Limit Voice Exposure on Public Platforms
Limit voice-based media online to reduce the chance of a deepfake voice being created. This is especially important for executives.
Robust Identity Management
Passwordless or biometric login can limit exposure if login credentials are stolen. Also, the enforcement of least privilege access, where access is controlled on a need-to-know basis, can help mitigate some attacks if a vishing successfully socially engineers an employee.
FAQs

What Do Vishing, Smishing, and Phishing Have in Common?
Vishing and smishing (text-message-based phishing) are all forms of phishing. Phishing is a tactic used by cybercriminals to manipulate individuals into performing a task that benefits the attacker.
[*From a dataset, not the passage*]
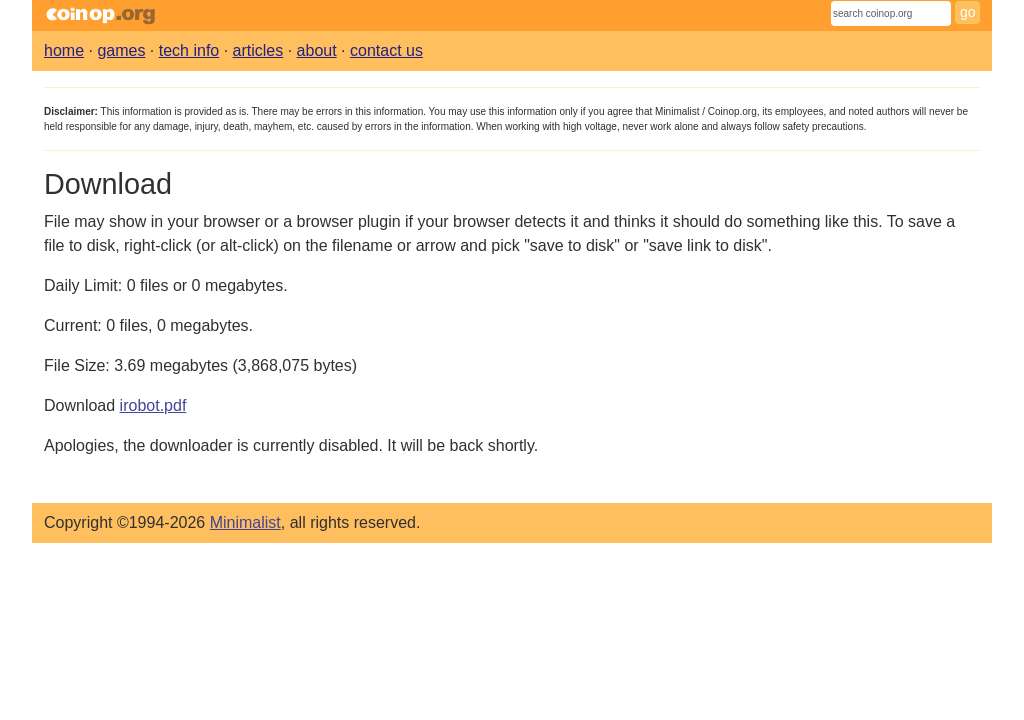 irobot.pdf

Tasks include clicking on malicious links, providing login credentials to attackers, and agreeing to hand over money or data. Vishing, smishing, and phishing all involve some form of social engineering/behavior manipulation.
Why Are Deepfakes Used in Vishing?
Vishing attacks benefit from abusing trust between people, for example, an employee's trust in a company executive. Deepfakes use an original snippet of the voice of that trusted person and AI to manipulate the voice in real time to trick the victim into believing it really is the voice of their CEO.
Why is it Important to Educate Employees About Vishing Attacks?
Vishing depends on manipulating human behavior. As such, vishing awareness training is essential for preventing these attacks from exploiting a company's resources or causing other damage, like ransomware infection. Vishing awareness training educates employees about how vishing attacks work, giving them the knowledge needed to identify the attack and stop it before it becomes an incident.